## Exercise data

Segment Open

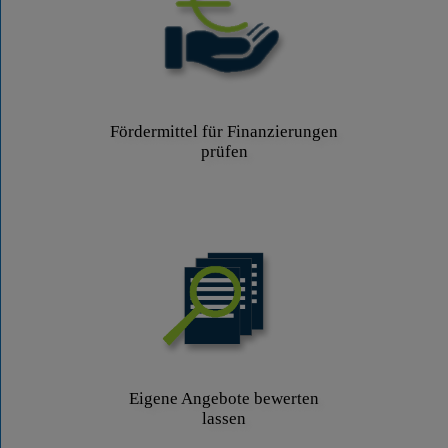
Fördermittel für Finanzierungen
prüfen
Eigene Angebote bewerten
lassen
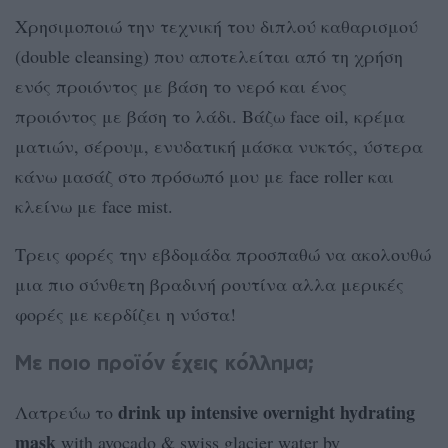
Χρησιμοποιώ την τεχνική του διπλού καθαρισμού
(double cleansing) που αποτελείται από τη χρήση
ενός προιόντος με βάση το νερό και ένος
προιόντος με βάση το λάδι. Βάζω face oil, κρέμα
ματιών, σέρουμ, ενυδατική μάσκα νυκτός, ύστερα
κάνω μασάζ στο πρόσωπό μου με face roller και
κλείνω με face mist.
Τρεις φορές την εβδομάδα προσπαθώ να ακολουθώ
μια πιο σύνθετη βραδινή ρουτίνα αλλα μερικές
φορές με κερδίζει η νύστα!
Με ποιο προϊόν έχεις κόλλημα;
drink up intensive overnight hydrating
Λατρεύω το
mask
with avocado & swiss glacier water by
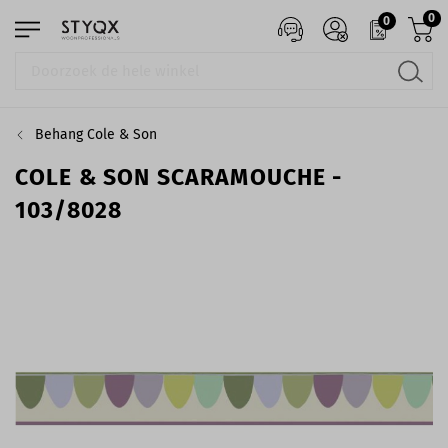
0
0
Behang Cole & Son
COLE & SON SCARAMOUCHE -
103/8028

Segment Closed

Search the data above and return each line in which "face" occurs.

## Output for this exercise
προιόντος με βάση το λάδι. Βάζω face oil, κρέμα
κάνω μασάζ στο πρόσωπό μου με face roller και
κλείνω με face mist.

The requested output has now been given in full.